Они зашли в кафе в старом доме из серого природного камня. В кафе было темновато. В кованой из железа старинной люстре едва теплились слабыми свечами две электрические лампочки. Полки из старого дуба. Стойка, покрытая листовой медью.
— Тере, тере[1], — сказала Нина старому эстонцу с широким лицом. Лицо его светилось, как на темной картине Рембрандта.
— Здравствуйте! — ответил эстонец по-русски. Нина о чем-то спросила его по-эстонски. — Торговля идет хорошо, спасибо, — продолжал старик по-русски. Его акцент стал заметнее.
Он знал, что она никакая не эстонка, и она знала, что он это знает, но все равно обоим было приятно, Егор видел, как они улыбались друг другу.

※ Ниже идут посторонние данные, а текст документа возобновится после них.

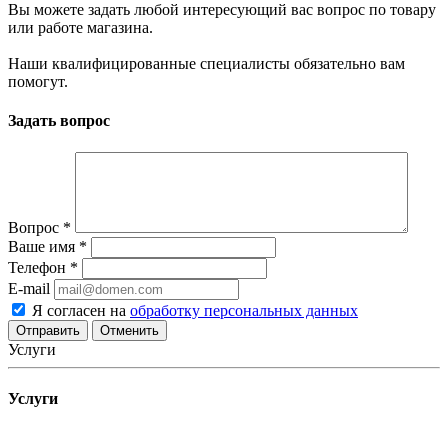
Вы можете задать любой интересующий вас вопрос по товару
или работе магазина.
Наши квалифицированные специалисты обязательно вам
помогут.
Задать вопрос
Вопрос
*
Ваше имя
*
Телефон
*
E-mail
Я согласен на
обработку персональных данных
Отменить
Услуги
Услуги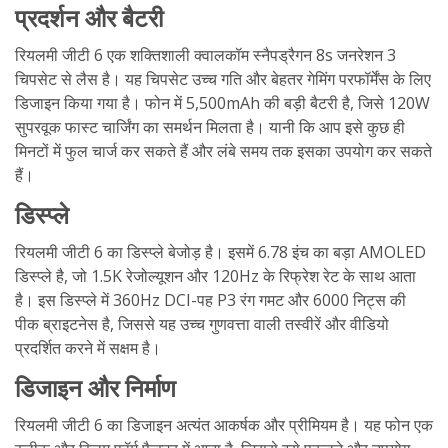
प्रदर्शन और बैटरी
रियलमी जीटी 6 एक शक्तिशाली क्वालकॉम स्नैपड्रैगन 8s जनरेशन 3
चिपसेट से लैस है। यह चिपसेट उच्च गति और बेहतर गेमिंग परफॉर्मेंस के लिए
डिजाइन किया गया है। फोन में 5,500mAh की बड़ी बैटरी है, जिसे 120W
सुपरवूक फास्ट चार्जिंग का समर्थन मिलता है। यानी कि आप इसे कुछ ही
मिनटों में फुल चार्ज कर सकते हैं और लंबे समय तक इसका उपयोग कर सकते
हैं।
डिस्प्ले
रियलमी जीटी 6 का डिस्प्ले बेजोड़ है। इसमें 6.78 इंच का बड़ा AMOLED
डिस्प्ले है, जो 1.5K रेजोल्यूशन और 120Hz के रिफ्रेश रेट के साथ आता
है। इस डिस्प्ले में 360Hz DCI-पह P3 रंग गमट और 6000 निट्स की
पीक ब्राइटनेस है, जिससे यह उच्च गुणवत्ता वाली तस्वीरें और वीडियो
प्रदर्शित करने में सक्षम है।
डिजाइन और निर्माण
रियलमी जीटी 6 का डिजाइन अत्यंत आकर्षक और प्रीमियम है। यह फोन एक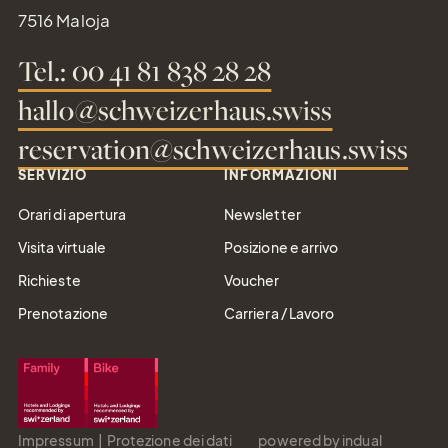
reservation@schweizerhaus.swiss
7516 Maloja
Tel.: 00 41 81 838 28 28
hallo@schweizerhaus.swiss
reservation@schweizerhaus.swiss
SERVIZIO
INFORMAZIONI
Orari di apertura
Newsletter
Visita virtuale
Posizione e arrivo
Richieste
Voucher
Prenotazione
Carriera / Lavoro
Impressum
Protezione dei dati
powered by indual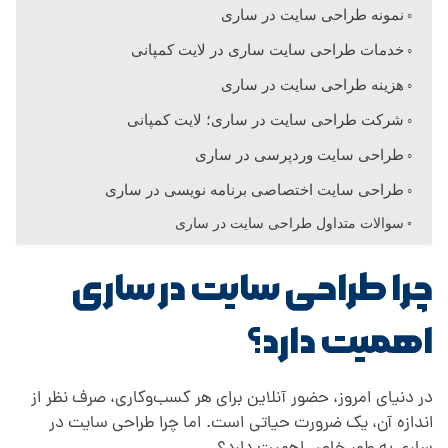
ی
نمونه طراحی سایت در ساری
خدمات طراحی سایت ساری در لایت کمپانی
هزینه طراحی سایت در ساری
شرکت طراحی سایت در ساری؛ لایت کمپانی
طراحی سایت وردپرسی در ساری
طراحی سایت اختصاصی برنامه نویسی در ساری
سوالات متداول طراحی سایت در ساری
چرا طراحی سایت در ساری
اهمیت دارد؟
در دنیای امروز، حضور آنلاین برای هر کسب‌وکاری، صرف نظر از
اندازه آن، یک ضرورت حیاتی است. اما چرا طراحی سایت در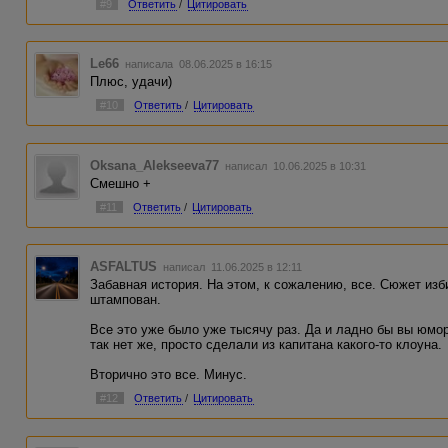
#9
Ответить
/
Цитировать
Le66
написала 08.06.2025 в 16:15
Плюс, удачи)
#10
Ответить
/
Цитировать
Oksana_Alekseeva77
написал 10.06.2025 в 10:31
Смешно +
#11
Ответить
/
Цитировать
ASFALTUS
написал 11.06.2025 в 12:11
Забавная история. На этом, к сожалению, все. Сюжет изб
штампован.
Все это уже было уже тысячу раз. Да и ладно бы вы юмо
так нет же, просто сделали из капитана какого-то клоуна.
Вторично это все. Минус.
#12
Ответить
/
Цитировать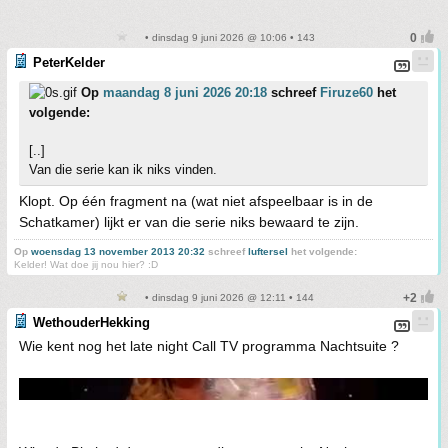
• dinsdag 9 juni 2026 @ 10:06 • 143
PeterKelder
Op
maandag 8 juni 2026 20:18
schreef
Firuze60
het
volgende:
[..]
Van die serie kan ik niks vinden.
Klopt. Op één fragment na (wat niet afspeelbaar is in de
Schatkamer) lijkt er van die serie niks bewaard te zijn.
Op
woensdag 13 november 2013 20:32
schreef
luftersel
het volgende:
Kelder! Wat doe jij nou hier? :D
• dinsdag 9 juni 2026 @ 12:11 • 144
WethouderHekking
Wie kent nog het late night Call TV programma Nachtsuite ?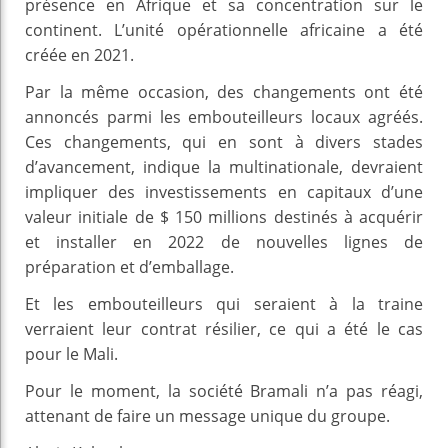
présence en Afrique et sa concentration sur le
continent. L’unité opérationnelle africaine a été
créée en 2021.
Par la même occasion, des changements ont été
annoncés parmi les embouteilleurs locaux agréés.
Ces changements, qui en sont à divers stades
d’avancement, indique la multinationale, devraient
impliquer des investissements en capitaux d’une
valeur initiale de $ 150 millions destinés à acquérir
et installer en 2022 de nouvelles lignes de
préparation et d’emballage.
Et les embouteilleurs qui seraient à la traine
verraient leur contrat résilier, ce qui a été le cas
pour le Mali.
Pour le moment, la société Bramali n’a pas réagi,
attenant de faire un message unique du groupe.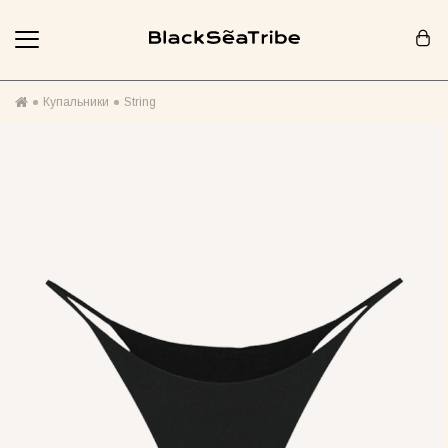
Корзина (0)
Купальники
String
Ваша корзина пуста :(
Похоже, вы еще ничего не добавили... Давайте начнем!
Продолжить покупки
РЕКОМЕНДОВАНО ДЛЯ ВАС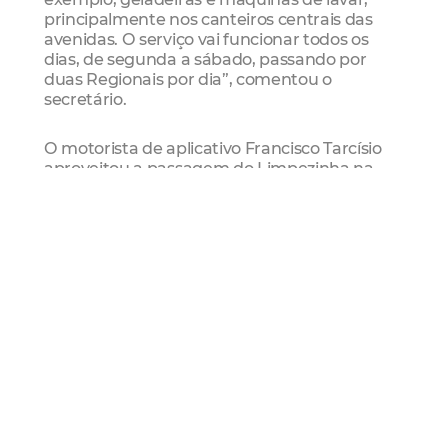
principalmente nos canteiros centrais das
avenidas. O serviço vai funcionar todos os
dias, de segunda a sábado, passando por
duas Regionais por dia”, comentou o
secretário.
O motorista de aplicativo Francisco Tarcísio
aproveitou a passagem do Limpezinha na
sua rua para descartar uma mesa. “Isso aí era
uma mesa feita com aqueles carreteis
grandes de cabo de aço. A gente tinha
deixado guardada, porque não ia deixar essas
coisas na rua, né? Rapaz, isso é importante.
Esse serviço de limpeza nas ruas é bom,
porque aí a gente pode jogar isso fora”, disse.
Quem também aprovou a iniciativa foi
Francisco das Chagas, aposentado que
trabalha com restauro de móveis. “Tô
jogando esse sofá velho fora. A pessoa pediu
o conserto há mais de um ano e nunca veio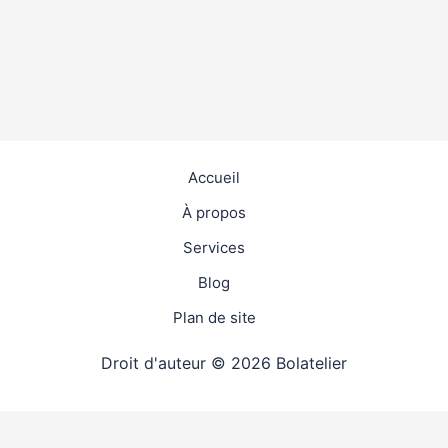
Accueil
À propos
Services
Blog
Plan de site
Droit d'auteur © 2026 Bolatelier
travaux
4.9
(98%)
27517
votes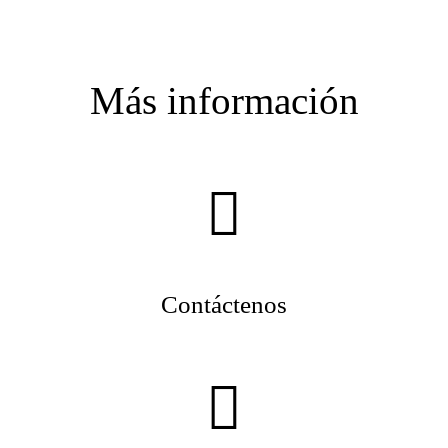
Más información
Contáctenos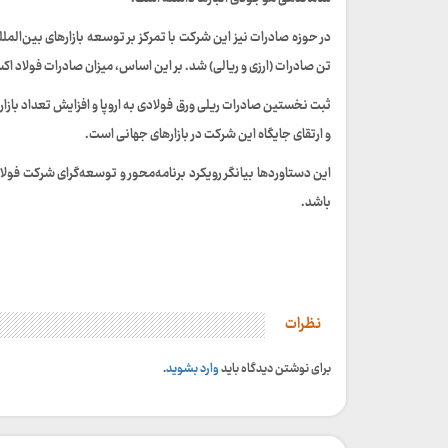
تن صادرات (ارزی و ریالی) شد. بر این اساس، میزان صادرات فولاد اکسین خوزستان
و ارتقای جایگاه این شرکت در بازارهای جهانی است.
این دستاوردها بیانگر رویکرد برنامه‌محور و توسعه‌گرای شرکت فولا
باشد.
نظرات
برای نوشتن دیدگاه باید
وارد بشوید
.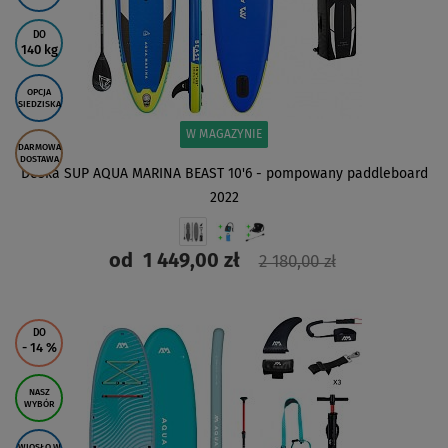
DO
140 kg
OPCJA
SIEDZISKA
W MAGAZYNIE
DARMOWA
DOSTAWA
Deska SUP AQUA MARINA BEAST 10'6 - pompowany paddleboard
2022
od
1 449,00 zł
2 180,00 zł
ZOBACZ
DO
- 14
%
NASZ
WYBÓR
WIOSŁO W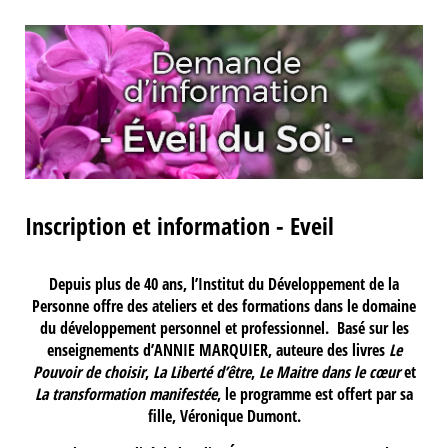
Inscription et information - Eveil
Depuis plus de 40 ans, l’Institut du Développement de la
Personne offre des ateliers et des formations dans le domaine
du développement personnel et professionnel. Basé sur les
enseignements d’ANNIE MARQUIER, auteure des livres
Le
Pouvoir de choisir
,
La Liberté d’être
,
Le Maitre dans le cœur
et
La transformation manifestée
, le programme est offert par sa
fille, Véronique Dumont.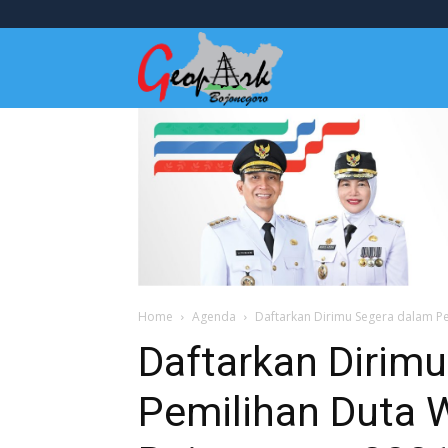
Wisata
Bojonegoro
Home
Agenda
Daftarkan Dirimu Segera dalam P
Daftarkan Dirim
Pemilihan Duta 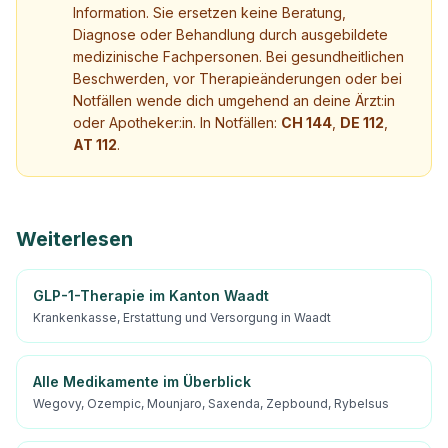
Information. Sie ersetzen keine Beratung,
Diagnose oder Behandlung durch ausgebildete
medizinische Fachpersonen. Bei gesundheitlichen
Beschwerden, vor Therapieänderungen oder bei
Notfällen wende dich umgehend an deine Ärzt:in
oder Apotheker:in. In Notfällen:
CH 144
,
DE 112
,
AT 112
.
Weiterlesen
GLP-1-Therapie im Kanton Waadt
Krankenkasse, Erstattung und Versorgung in Waadt
Alle Medikamente im Überblick
Wegovy, Ozempic, Mounjaro, Saxenda, Zepbound, Rybelsus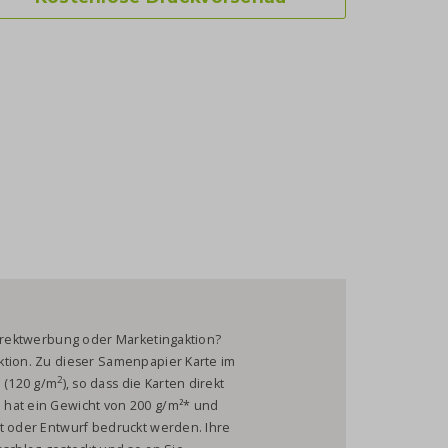
Direktwerbung oder Marketingaktion?
ktion. Zu dieser Samenpapier Karte im
2
 (120 g/m
), so dass die Karten direkt
 hat ein Gewicht von 200 g/m²* und
xt oder Entwurf bedruckt werden. Ihre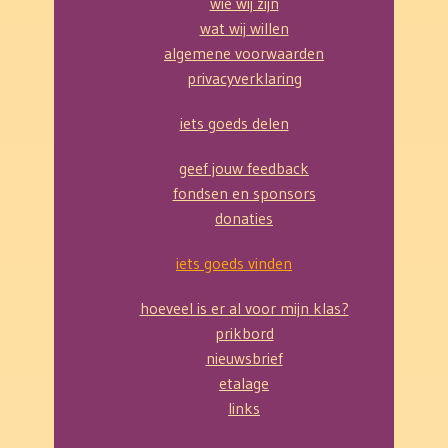
wie wij zijn
wat wij willen
algemene voorwaarden
privacyverklaring
iets goeds delen
geef jouw feedback
fondsen en sponsors
donaties
iets goeds vinden
hoeveel is er al voor mijn klas?
prikbord
nieuwsbrief
etalage
links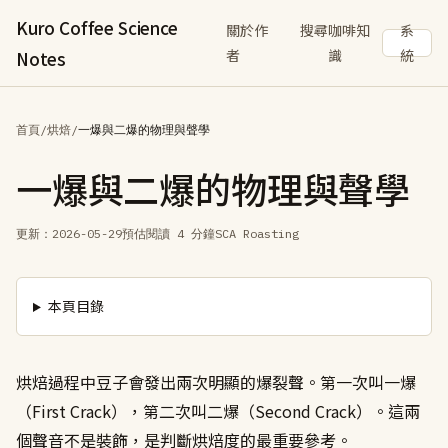
Kuro Coffee Science
關於作
搜尋咖啡知
系
者
識
統
Notes
首頁
/
烘焙
/
一爆與二爆的物理與聲學
一爆與二爆的物理與聲學
更新：
2026-05-29
預估閱讀 4 分鐘
SCA Roasting
本頁目錄
烘焙過程中豆子會發出兩次明顯的爆裂聲。第一次叫一爆
（First Crack），第二次叫二爆（Second Crack）。這兩
個聲音不是裝飾，是判斷烘焙度的最重要參考。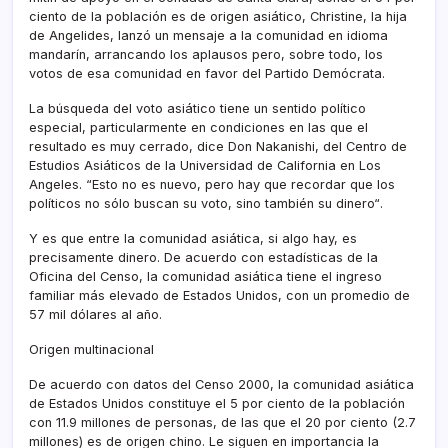
ciento de la población es de origen asiático, Christine, la hija
de Angelides, lanzó un mensaje a la comunidad en idioma
mandarí­n, arrancando los aplausos pero, sobre todo, los
votos de esa comunidad en favor del Partido Demócrata.
La búsqueda del voto asiático tiene un sentido polí­tico
especial, particularmente en condiciones en las que el
resultado es muy cerrado, dice Don Nakanishi, del Centro de
Estudios Asiáticos de la Universidad de California en Los
Angeles. “Esto no es nuevo, pero hay que recordar que los
polí­ticos no sólo buscan su voto, sino también su dinero“.
Y es que entre la comunidad asiática, si algo hay, es
precisamente dinero. De acuerdo con estadí­sticas de la
Oficina del Censo, la comunidad asiática tiene el ingreso
familiar más elevado de Estados Unidos, con un promedio de
57 mil dólares al año.
Origen multinacional
De acuerdo con datos del Censo 2000, la comunidad asiática
de Estados Unidos constituye el 5 por ciento de la población
con 11.9 millones de personas, de las que el 20 por ciento (2.7
millones) es de origen chino. Le siguen en importancia la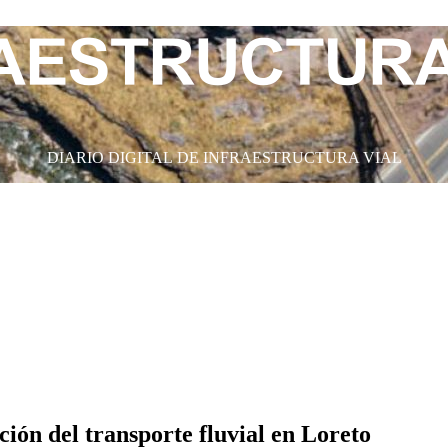
DIARIO DIGITAL DE INFRAESTRUCTURA VIAL
ón del transporte fluvial en Loreto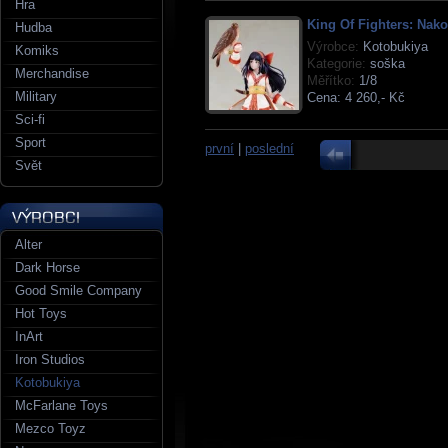
Hra
King Of Fighters: Nak
Hudba
Výrobce:
Kotobukiya
Komiks
Kategorie:
soška
Merchandise
Měřítko:
1/8
Military
Cena:
4 260,- Kč
Sci-fi
Sport
první
|
poslední
Svět
Alter
Dark Horse
Good Smile Company
Hot Toys
InArt
Iron Studios
Kotobukiya
McFarlane Toys
Mezco Toyz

«Что в ней такое, что притягивает людей? — подумал Егор, наблюдая, с каким интересом Нина расспрашивает старика и с каким доверием эстонец глядит ей в лицо. — Лицо у нее, правда, приятное… Но мало ли людей с приятными лицами, а смотреть в них не хочется? Вот и мне неожиданно хорошо с ней и просто. Должно быть, потому, что ей ничего от меня не надо и она не боится ни меня, ни кого другого. Любовь к одному прикрыла ее от всех и сделала независимой и неуязвимой».
Старик готовил кофе и все что-то говорил, трудно и медленно произнося русские слова — давно служил в Петербурге, забывать стал, а говорил когда-то хоть куда. Его всю жизнь тянет к русским, но что-то редко они заходят ныне в его кофейню.